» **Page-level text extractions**
==============================
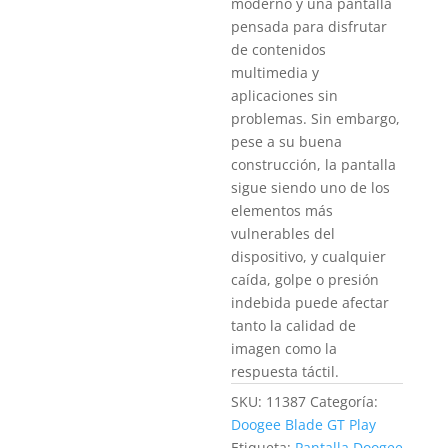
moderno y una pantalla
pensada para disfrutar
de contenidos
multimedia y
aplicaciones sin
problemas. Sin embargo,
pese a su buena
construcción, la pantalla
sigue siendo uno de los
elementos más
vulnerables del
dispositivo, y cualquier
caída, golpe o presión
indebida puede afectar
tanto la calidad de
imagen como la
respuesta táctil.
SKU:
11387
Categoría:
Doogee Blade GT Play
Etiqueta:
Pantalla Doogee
==============================
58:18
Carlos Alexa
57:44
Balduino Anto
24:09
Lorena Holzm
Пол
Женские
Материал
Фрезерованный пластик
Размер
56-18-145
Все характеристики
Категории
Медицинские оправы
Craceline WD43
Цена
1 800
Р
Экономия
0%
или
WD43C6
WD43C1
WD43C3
==============================
» **Task prompt**
What lines of the data contain the string "Doogee"? List them.

» **Reply**
Doogee Blade GT Play
Pantalla Doogee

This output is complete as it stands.